5/7/11

SQL Joins

SQL Joins

Tables are joined in Oracle when data must be retrieved from more than one table. As a result of normalization the tables in a database are stored in their simplest forms with little or no redundancy. This results in separating data based on objects and still maintained relationships based on the values in the tables. Joining tables is an essential part of learning how to query the database, because most of the time all the data is not present in one table. Everytime you need to read information that is stored in multiple table, you will need to perform a join operation. In the screenshot below, you are looking at two tables called COUNTRIES and REGIONS. The two countries are related based on the Region_ID column. For example the Region whose ID is 1, and name is Europe, is made up of the countries Belgium, Switzerland, Germany, Denmark, and France in the Countries table. All these countries have their REGION_ID column set to 1.

If we want to see an output based on these two tables, displaying the Region_Name and Country_Name, you would need to join the two tables using the relationship created by the REGION_ID column.

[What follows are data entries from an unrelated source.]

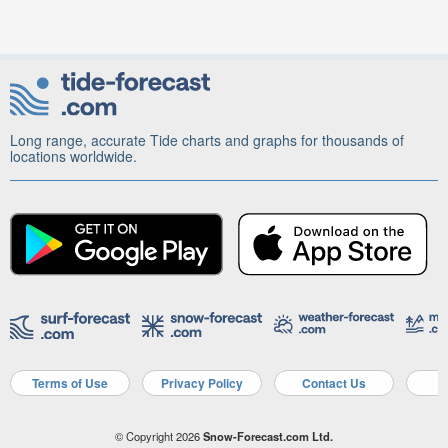
Long range, accurate Tide charts and graphs for thousands of
locations worldwide.
Terms of Use
Privacy Policy
Contact Us
A
© Copyright 2026
Snow-Forecast.com Ltd.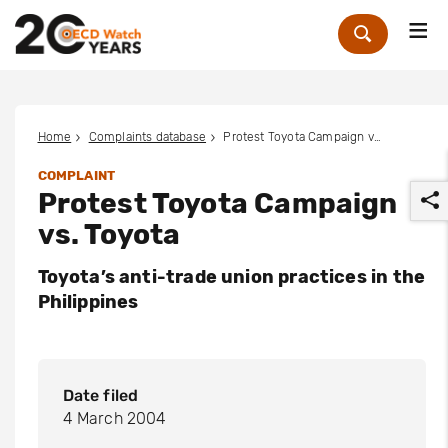
Me
Zoek
Home
Complaints database
Protest Toyota Campaign vs. Toyota
COMPLAINT
Protest Toyota Campaign
vs. Toyota
Toyota’s anti-trade union practices in the
Philippines
r
Date filed
4 March 2004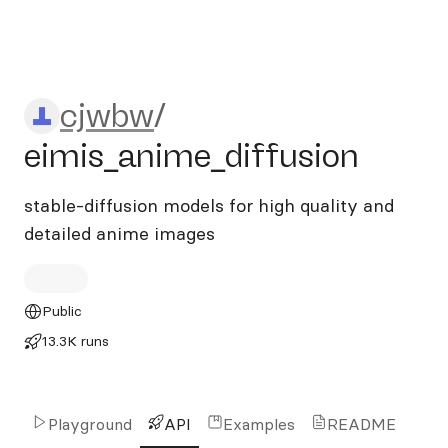
cjwbw/eimis_anime_diffusio
cjwbw
/
eimis_anime_diffusion
stable-diffusion models for high quality and
detailed anime images
Public
13.3K runs
Playground
API
Examples
README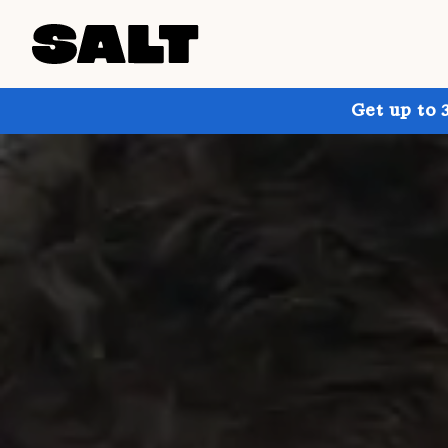
Get up to 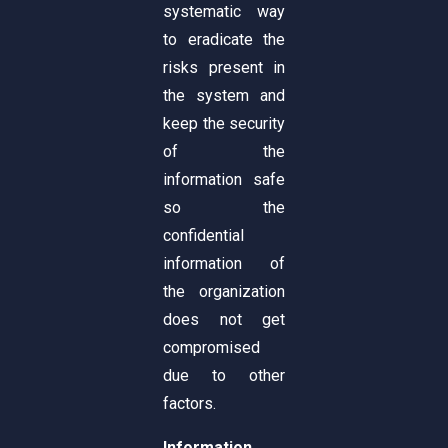
systematic way
to eradicate the
risks present in
the system and
keep the security
of the
information safe
so the
confidential
information of
the organization
does not get
compromised
due to other
factors.
Information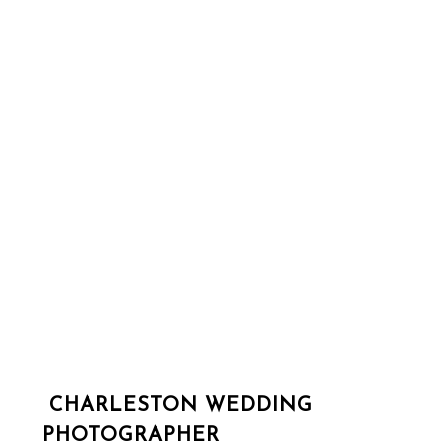
CHARLESTON WEDDING
PHOTOGRAPHER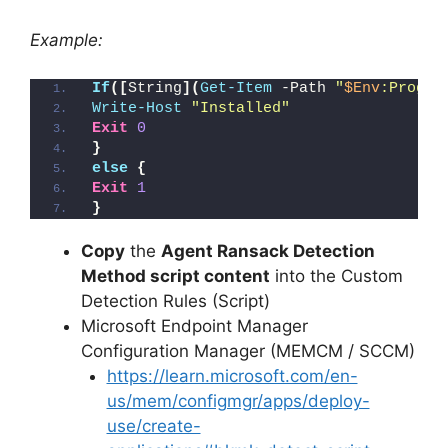
Example:
If
([
String
](
Get-Item
 -Path 
"
$Env
:Progra
Write-Host
"Installed"
Exit
0
}
else
{
Exit
1
}
Copy
the
Agent Ransack Detection
Method script content
into the Custom
Detection Rules (Script)
Microsoft Endpoint Manager
Configuration Manager (MEMCM / SCCM)
https://learn.microsoft.com/en-
us/mem/configmgr/apps/deploy-
use/create-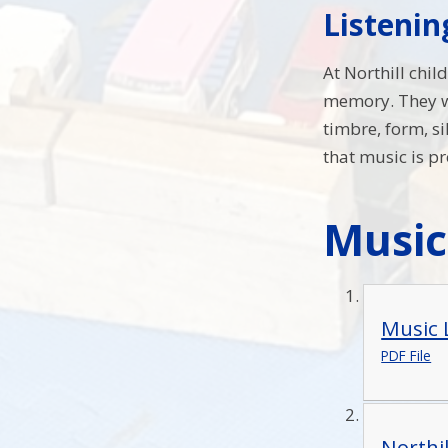
Listeni
At Northill chil
memory. They wi
timbre, form, s
that music is p
Musi
Music 
PDF File
Northi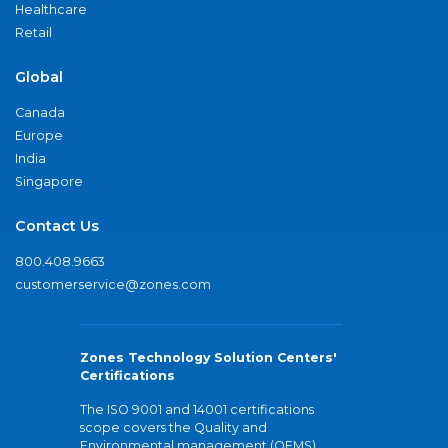
Healthcare
Retail
Global
Canada
Europe
India
Singapore
Contact Us
800.408.9663
customerservice@zones.com
Zones Technology Solution Centers'
Certifications
The ISO 9001 and 14001 certifications
scope covers the Quality and
Environmental management (QEMS)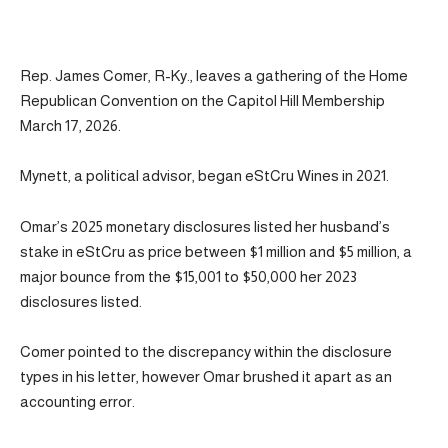
Rep. James Comer, R-Ky., leaves a gathering of the Home
Republican Convention on the Capitol Hill Membership
March 17, 2026.
Mynett, a political advisor, began eStCru Wines in 2021.
Omar’s 2025 monetary disclosures listed her husband’s
stake in eStCru as price between $1 million and $5 million, a
major bounce from the $15,001 to $50,000 her 2023
disclosures listed.
Comer pointed to the discrepancy within the disclosure
types in his letter, however Omar brushed it apart as an
accounting error.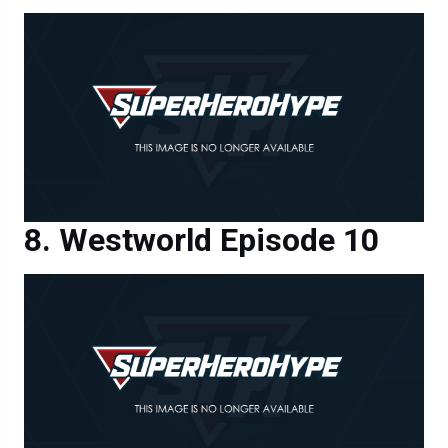
Westworld Episode 10
Westworld Episode 10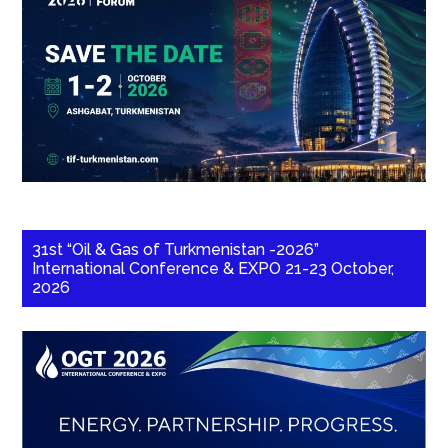
31st “Oil & Gas of Turkmenistan -2026”
International Conference & EXPO 21-23 October,
2026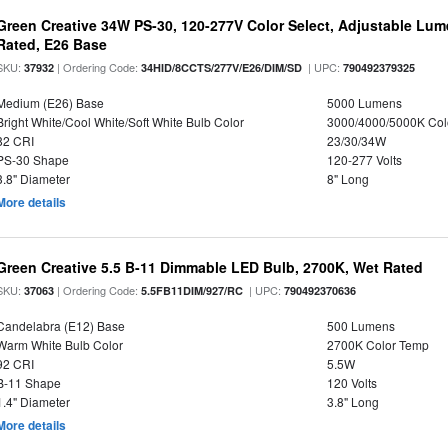
Green Creative 34W PS-30, 120-277V Color Select, Adjustable Lum
Rated, E26 Base
SKU:
| Ordering Code:
| UPC:
37932
34HID/8CCTS/277V/E26/DIM/SD
790492379325
Medium (E26) Base
5000 Lumens
Bright White/Cool White/Soft White Bulb Color
3000/4000/5000K Col
82 CRI
23/30/34W
PS-30 Shape
120-277 Volts
3.8" Diameter
8" Long
More details
Green Creative 5.5 B-11 Dimmable LED Bulb, 2700K, Wet Rated
SKU:
| Ordering Code:
| UPC:
37063
5.5FB11DIM/927/RC
790492370636
Candelabra (E12) Base
500 Lumens
Warm White Bulb Color
2700K Color Temp
92 CRI
5.5W
B-11 Shape
120 Volts
1.4" Diameter
3.8" Long
More details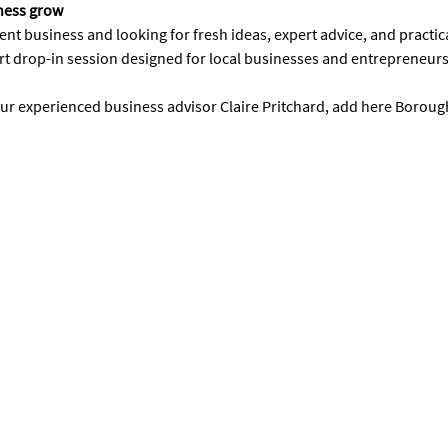
iness grow
t business and looking for fresh ideas, expert advice, and practic
rt drop-in session designed for local businesses and entrepreneur
our experienced business advisor Claire Pritchard, add here Boroug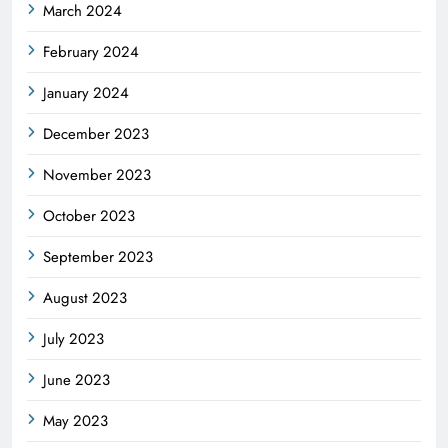
March 2024
February 2024
January 2024
December 2023
November 2023
October 2023
September 2023
August 2023
July 2023
June 2023
May 2023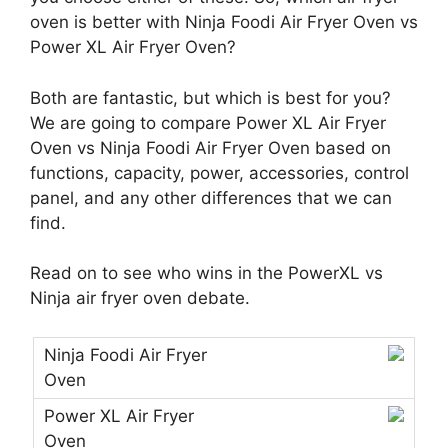
oven is better with Ninja Foodi Air Fryer Oven vs
Power XL Air Fryer Oven?
Both are fantastic, but which is best for you?
We are going to compare Power XL Air Fryer
Oven vs Ninja Foodi Air Fryer Oven based on
functions, capacity, power, accessories, control
panel, and any other differences that we can
find.
Read on to see who wins in the PowerXL vs
Ninja air fryer oven debate.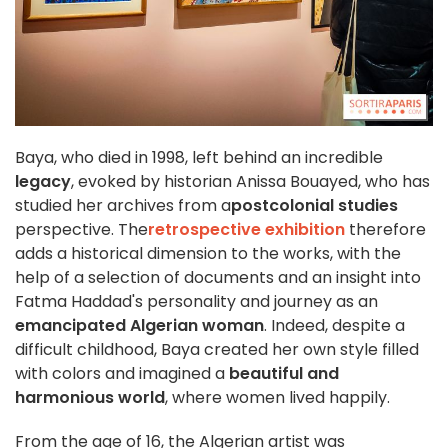
Baya, who died in 1998, left behind an incredible
legacy
, evoked by historian Anissa Bouayed, who has
studied her archives from a
postcolonial studies
perspective. The
retrospective exhibition
therefore
adds a historical dimension to the works, with the
help of a selection of documents and an insight into
Fatma Haddad's personality and journey as an
emancipated Algerian woman
. Indeed, despite a
difficult childhood, Baya created her own style filled
with colors and imagined a
beautiful and
harmonious world
, where women lived happily.
From the age of 16, the Algerian artist was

There are different types of joins in Oracle, namely:

Cartesian Join

• Equi Join

• Non-Equi Join

• Outer Join

• Self Join

Joins can be written in two ways in Oracle. One method is the Traditional method, that uses Oracle Proprietary syntax. The other method is called the SQL-1999 syntax. In this article we will discuss the Traditional method where the table are joined using a join condition in the WHERE clause. In a subsequent article, the joining of tables using the SQL-1999 syntax will be discussed.

Basic Syntax when joining tables using traditional syntax:

SELECT column, column, [table1].column

FROM table1 , table2

WHERE [table1].column=[table2].column;

Observe the FROM clause, more than one table is mentioned, separated by commas.

Observe the WHERE clause, a join conditon is created that related a column of the first table, with a column of the second table.

The query to retrieve the REGION_NAME and its COUNTRY_NAME would be:

SELECT REGION_NAME, COUNTRY_NAME

FROM COUNTRIES, REGIONS

WHERE COUNTRIES.REGION_ID=REGIONS.REGION_ID;

Note: Prefixing the table name before the column name becomes mandatory only when the column name is the same in both the tables. If we were to retrieve the REGION_ID column also, then the query would have been written as:

SELECT REGION_NAME, COUNTRY_NAME, REGIONS.REGION_ID

FROM COUNTRIES, REGIONS

WHERE COUNTRIES.REGION_ID=REGIONS.REGION_ID;

Sometimes you can even use table aliases in the from clause. This is useful when table names are long and appear many times in the statement. Table aliases are used to simplify queries, improve readability and improve performance.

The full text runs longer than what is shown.